▶ _Problem to work on_: Would you restate all of the entries verbatim, minus any images?

-------- Records to process --------

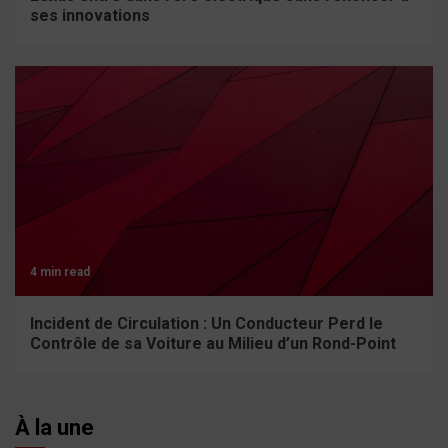
ses innovations
4 min read
Incident de Circulation : Un Conducteur Perd le
Contrôle de sa Voiture au Milieu d’un Rond-Point
À la une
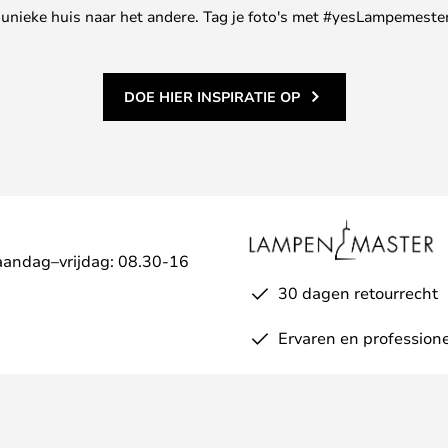
ne unieke huis naar het andere. Tag je foto's met #yesLampemester
DOE HIER INSPIRATIE OP
aandag–vrijdag: 08.30-16
30 dagen retourrecht
Ervaren en professione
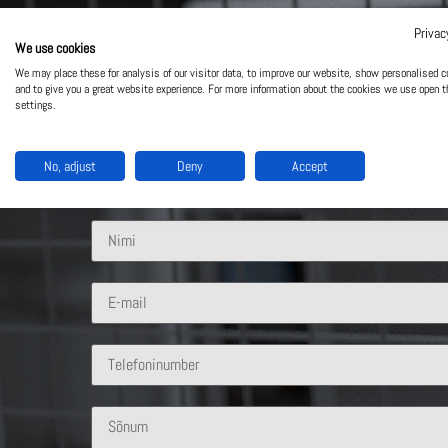
Privac
We use cookies
Võta meiega ühendust
We may place these for analysis of our visitor data, to improve our website, show personalised c
and to give you a great website experience. For more information about the cookies we use open t
settings.
Mis lahendus sind huvitab?
No, adjust
Deny
Accept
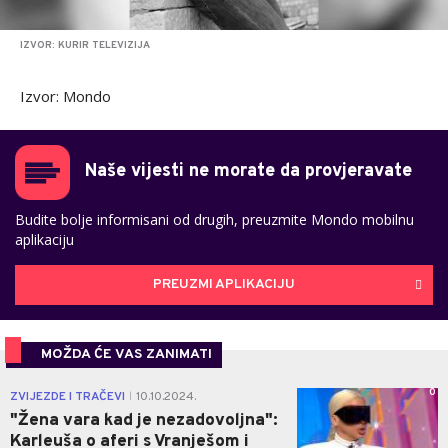
IZVOR: KURIR TELEVIZIJA
Izvor: Mondo
Naše vijesti ne morate da provjeravate
Budite bolje informisani od drugih, preuzmite Mondo mobilnu
aplikaciju
PREUZMI APLIKACIJU
MOŽDA ĆE VAS ZANIMATI
0
ZVIJEZDE I TRAČEVI
10.10.2024.
|
"Žena vara kad je nezadovoljna":
Karleuša o aferi s Vranješom i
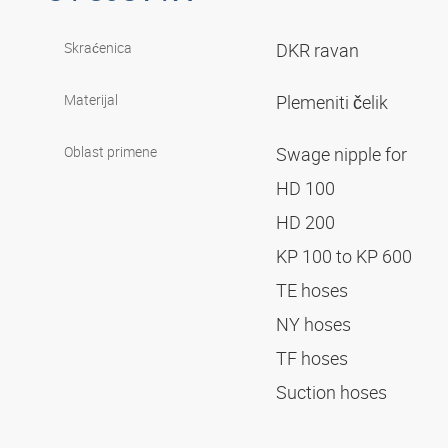
Skraćenica
DKR ravan
Materijal
Plemeniti čelik
Oblast primene
Swage nipple for
HD 100
HD 200
KP 100 to KP 600
TE hoses
NY hoses
TF hoses
Suction hoses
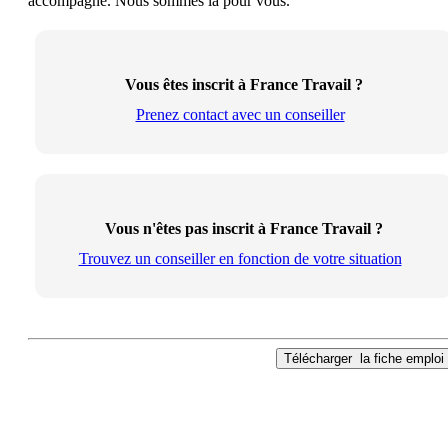
accompagné. Nous sommes là pour vous.
Vous êtes inscrit à France Travail ?
Prenez contact avec un conseiller
Vous n'êtes pas inscrit à France Travail ?
Trouvez un conseiller en fonction de votre situation
Télécharger
la fiche emploi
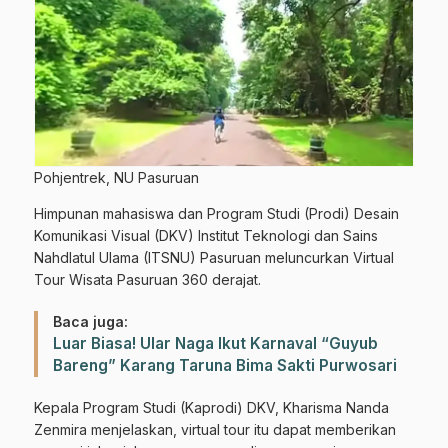
Pohjentrek, NU Pasuruan
Himpunan mahasiswa dan Program Studi (Prodi) Desain
Komunikasi Visual (DKV) Institut Teknologi dan Sains
Nahdlatul Ulama (ITSNU) Pasuruan meluncurkan Virtual
Tour Wisata Pasuruan 360 derajat.
Baca juga:
Luar Biasa! Ular Naga Ikut Karnaval “Guyub
Bareng” Karang Taruna Bima Sakti Purwosari
Kepala Program Studi (Kaprodi) DKV, Kharisma Nanda
Zenmira menjelaskan, virtual tour itu dapat memberikan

--------

▶ _Finished task_:
ses innovations
4 min read
Incident de Circulation : Un Conducteur Perd le
Contrôle de sa Voiture au Milieu d’un Rond-Point
À la une
ne unieke huis naar het andere. Tag je foto's met #yesLampemester
DOE HIER INSPIRATIE OP
aandag–vrijdag: 08.30-16
30 dagen retourrecht
Ervaren en professione
Privac
We use cookies
Võta meiega ühendust
We may place these for analysis of our visitor data, to improve our website, show personalised c
and to give you a great website experience. For more information about the cookies we use open t
settings.
Mis lahendus sind huvitab?
No, adjust
Deny
Accept
IZVOR: KURIR TELEVIZIJA
Izvor: Mondo
Naše vijesti ne morate da provjeravate
Budite bolje informisani od drugih, preuzmite Mondo mobilnu
aplikaciju
PREUZMI APLIKACIJU
MOŽDA ĆE VAS ZANIMATI
0
ZVIJEZDE I TRAČEVI
10.10.2024.
|
"Žena vara kad je nezadovoljna":
Karleuša o aferi s Vranješom i
Skraćenica
DKR ravan
Materijal
Plemeniti čelik
Oblast primene
Swage nipple for
HD 100
HD 200
KP 100 to KP 600
TE hoses
NY hoses
TF hoses
Suction hoses
accompagné. Nous sommes là pour vous.
Vous êtes inscrit à France Travail ?
Prenez contact avec un conseiller
Vous n'êtes pas inscrit à France Travail ?
Trouvez un conseiller en fonction de votre situation
Télécharger
la fiche emploi
Pohjentrek, NU Pasuruan
Himpunan mahasiswa dan Program Studi (Prodi) Desain
Komunikasi Visual (DKV) Institut Teknologi dan Sains
Nahdlatul Ulama (ITSNU) Pasuruan meluncurkan Virtual
Tour Wisata Pasuruan 360 derajat.
Baca juga:
Luar Biasa! Ular Naga Ikut Karnaval “Guyub
Bareng” Karang Taruna Bima Sakti Purwosari
Kepala Program Studi (Kaprodi) DKV, Kharisma Nanda
Zenmira menjelaskan, virtual tour itu dapat memberikan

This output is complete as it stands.